Openmp basic Parallelization

Question

I've gotten stuck writing some parallel c code using OpenMP for a concurrency course.

Heres a snippet

#include <stdio.h>
#include <time.h>
#include <math.h>

#define FALSE 0
#define TRUE 1

int count_primes_0(int);
int count_primes_1(int);
int count_primes_2(int);

int main(int argc, char *argv[]){
    int n;

    if (argc != 2){
        printf("Incorrect Invocation, use: \nq1 N");
        return 0;
    } else {
        n = atoi(argv[1]);  
    }

    if (n < 0){
        printf("N cannot be negative");
        return 0;
    }

    printf("N = %d\n", n);

    //omp_set_num_threads(1);
    time_it(count_primes_0, n, "Method 0");
    time_it(count_primes_1, n, "Method 1");
    time_it(count_primes_2, n, "Method 2");

    return 0;
}

int is_prime(int n){
    for(int i = 2; i <= (int)(sqrt((double) n)); i++){
        if ((n % i) == 0){
            return FALSE;
        }
    }

    return n > 1;
}

void time_it( int (*f)(int), int n, char *string){
    clock_t start_clock;
    clock_t end_clock;
    double calc_time;
    int nprimes;

    struct timeval start_val;
    struct timeval end_val;

    start_clock = clock();
    nprimes = (*f)(n);
    end_clock = clock();
    calc_time = ((double)end_clock - (double)start_clock) / CLOCKS_PER_SEC;
    printf("\tNumber of primes: %d \t Time taken: %fs\n\n", nprimes, calc_time);
}

// METHOD 0
// Base Case no parallelization
int count_primes_0(int n){
    int nprimes = 0;

    for(int i = 1; i <= n; i++){
        if (is_prime(i)) {
            nprimes++;
        }
    }

    return nprimes;
}

//METHOD 1
// Use only For and Critical Constructs
int count_primes_1(int n){
    int nprimes = 0;

    #pragma omp parallel for
    for(int i = 1; i <= n; i++){
        if (is_prime(i)) {
            #pragma omp critical
            nprimes++;
        }
    }

    return nprimes;
}

//METHOD 2
// Use Reduction
int count_primes_2(int n){
    int nprimes = 0;

    #pragma omp parallel for reduction(+:nprimes)
    for(int i = 1; i <= n; i++){
        if (is_prime(i)) {
           nprimes++;
        }
    }

    return nprimes;
}

The problem I'm facing is that when I use omp_set_num_threads() the less threads I use the faster my functions run -- or get closer to the runtime of the base unparallelized case

Time Results: These are run on an 8 core machine

8 Threads: Method 0: 0.07s; Method 1: 1.63s; Method 2: 1.4s

4 Threads: Method 0: 0.07s; Method 1: 0.16s; Method 2: 0.16s

2 Threads: Method 0: 0.07s; Method 1: 0.10; Method 2: 0.09

1 Thread: Method 0: 0.07s; Method 1: 0.08s; Method 2: 0.07s

I've tried disabling optimization and using a different gcc version with no difference

Any help is appreciated.

EDIT: Using clock in Linux returns the 'incorrect' time, wall clock time is what I needed so using ether omp_get_wtime() or the Linux function timeit would produce the proper results.

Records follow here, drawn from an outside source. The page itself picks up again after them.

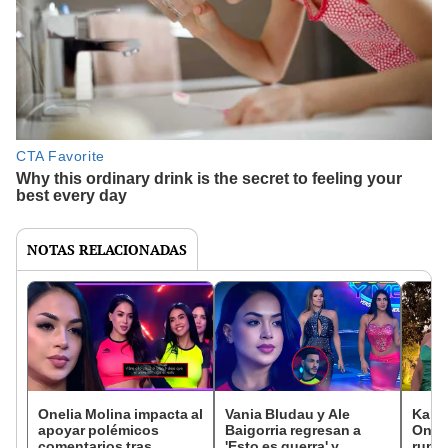
NOTAS RELACIONADAS
Onelia Molina impacta al
Vania Bludau y Ale
Karen
apoyar polémicos
Baigorria regresan a
Oneli
comentarios tras
'Esto es guerra' y
ruptu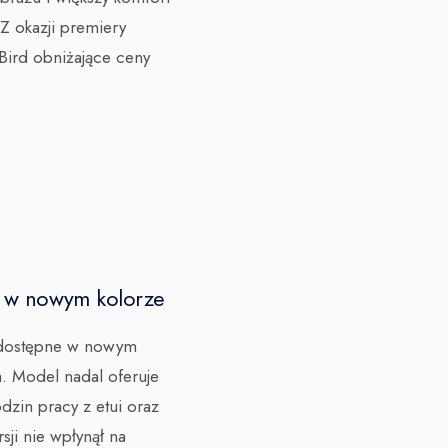
Z okazji premiery
Bird obniżające ceny
 w nowym kolorze
 dostępne w nowym
. Model nadal oferuje
zin pracy z etui oraz
sji nie wpłynął na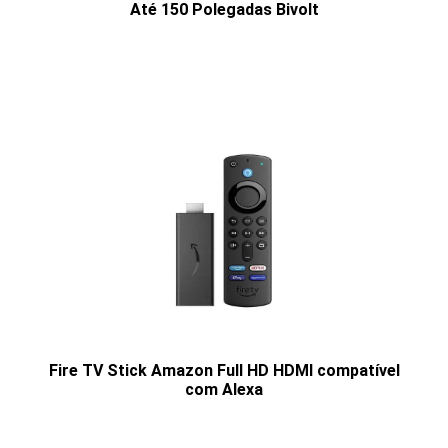
Até 150 Polegadas Bivolt
Fire TV Stick Amazon Full HD HDMI compatível
com Alexa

Are you running on a multi-core machine? This code will be CPU-bound (as opposed to e.g. memory-bound or IO-bound), so multithreading will only improve things if it can throw more cores at the problem. — Oliver Charlesworth
– Oliver Charlesworth, Commented Feb 12, 2011 at 17:29
You're not running your experiments for a particularly long time, so it's possible that your OMP times are actually being dominated by the spawning and killing of threads. Try running the entire thing 1000 times, and timing the whole thing. — Oliver Charlesworth
– Oliver Charlesworth, Commented Feb 12, 2011 at 17:40
Tried executing the different methods 1000 times each and then timing how long it all took, the results were very similar to the original single execution results. So I tried a different aproach and converted to longs so as to make the thread creation time negligible but calculating values of n = 10000000 give results M0 = ~30secs; M1=M2= ~60secs — Ciaran Liedeman
– Ciaran Liedeman, Commented Feb 12, 2011 at 18:31

ejd · Accepted Answer · 2011-02-14 16:02:42Z

3

I am surprised that you have seen any success with the program as it is above. If you look at the RedHat Linux man page for clock(), you will see that it "returns an approximation of processor time used by the program". Putting in OpenMP directives causes more overhead, and thus you should see more overall processor time used when you run OpenMP. What you need to look at is elapse time (or wall clock time). When you run in parallel (and you have a program that can benefit from parallel), you will see the elapse time go down. The OpenMP specification defines a routine (omp_get_wtime()) to provide this information.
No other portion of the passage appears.